PRO TIP: Cooking the eggs using this method keeps the yoke from becoming chalky and dry, and the white being rubbery.
When the timer goes off, put the eggs into a jug of ice water, the colder the better! This stops the cooking process and can help peeling.
Once the eggs feel cold to the touch, peel the eggs.
Gently mash to desired consistency. And keep in mind, you will mash them again when mixing into the potato salad.
PREP HAM, CORN, & VEG
Slice the ham into thin strips, and remove any tough edges. I’m using Black Forest ham, a classic deli sandwich ham.
Drain and rinse the canned corn, and set aside.
Gently squeeze the remaining liquid from the salted carrots and cucumbers.

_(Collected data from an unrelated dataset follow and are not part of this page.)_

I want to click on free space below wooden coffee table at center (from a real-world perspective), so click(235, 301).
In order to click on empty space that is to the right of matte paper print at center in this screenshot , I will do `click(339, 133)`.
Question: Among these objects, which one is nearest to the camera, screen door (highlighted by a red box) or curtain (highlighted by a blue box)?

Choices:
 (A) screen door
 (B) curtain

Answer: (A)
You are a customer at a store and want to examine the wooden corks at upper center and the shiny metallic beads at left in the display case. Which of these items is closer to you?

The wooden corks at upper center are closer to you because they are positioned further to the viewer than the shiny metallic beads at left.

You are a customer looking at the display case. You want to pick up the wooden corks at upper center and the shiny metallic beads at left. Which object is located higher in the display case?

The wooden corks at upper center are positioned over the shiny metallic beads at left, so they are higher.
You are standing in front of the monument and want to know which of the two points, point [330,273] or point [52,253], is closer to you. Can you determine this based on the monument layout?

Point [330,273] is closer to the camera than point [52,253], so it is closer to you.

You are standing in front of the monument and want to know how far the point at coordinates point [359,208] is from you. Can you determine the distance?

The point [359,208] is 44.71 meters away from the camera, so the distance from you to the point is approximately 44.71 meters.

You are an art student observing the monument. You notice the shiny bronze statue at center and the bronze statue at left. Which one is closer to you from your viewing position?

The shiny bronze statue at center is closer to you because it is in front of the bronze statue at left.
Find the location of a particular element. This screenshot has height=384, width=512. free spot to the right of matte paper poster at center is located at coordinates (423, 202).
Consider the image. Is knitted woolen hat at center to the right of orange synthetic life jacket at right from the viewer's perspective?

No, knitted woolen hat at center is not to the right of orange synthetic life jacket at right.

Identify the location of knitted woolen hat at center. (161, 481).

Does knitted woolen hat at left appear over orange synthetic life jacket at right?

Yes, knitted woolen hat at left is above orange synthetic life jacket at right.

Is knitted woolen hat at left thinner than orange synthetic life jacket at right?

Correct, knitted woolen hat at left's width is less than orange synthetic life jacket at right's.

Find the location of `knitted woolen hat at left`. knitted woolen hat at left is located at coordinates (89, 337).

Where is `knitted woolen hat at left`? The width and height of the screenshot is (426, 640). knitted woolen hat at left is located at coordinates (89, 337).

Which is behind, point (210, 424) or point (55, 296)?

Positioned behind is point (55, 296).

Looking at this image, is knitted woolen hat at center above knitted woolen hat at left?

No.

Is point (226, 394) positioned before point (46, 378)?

Rinse off the salt, and then squeeze one last time.
Discard the salty green water!
ASSEMBLE POTATO SALAD
Add the eggs to the potatoes, and gently mix in. At this point you can mash the egg to the desired consistency.
Add the cucumber, carrots, corn, and ham to the mixture and gentle fold the ingredients together.
Add a sprinkle of finely ground pepper and a sprinkle of salt, then add the kewpie mayo.
Start with 4 tbsp, mix gently, and then add more to taste.
Continue to fold mixture until all ingredients are evenly distributed and test for your desired texture and taste.
Traditionally, it is served piled in a small bowl and enjoyed as a side dish accompanying other tiny bites.
Best enjoyed with a glass of cold beer, or with a cold glass of hojicha tea.
TIPS & TRICKS
Additional toppings
Once you’ve created your potato salad, adding dry toppings such as dried fried onions or sprinkles of katsuobushi (dried bonito tuna) can add a nice extra crunch and smoky hit to the dish.
Keep it consistent
Try not to over mayo your potato salad, the consistency should be creamy enough that all the ingredients can hold together on a spoon, but not so drenched in mayo that it tastes too rich and wet.
Serving it Up:
You can make your potato salad the day before you plan to eat it, just make sure to taste it, and add an extra squeeze of mayo before serving if the salad consistency seems dry.
POTATO SALAD SANDWICH RECIPE:
You can use the potato salad to make another Japanese comfort food, the “potato salad sando”.
Cut the crust off of two slices of white bread.
Take two washed and dried leaves of romaine lettuce, and place on one side of the bread.
Pile the potato salad onto the lettuce.
Close the sandwich and cut on an angle.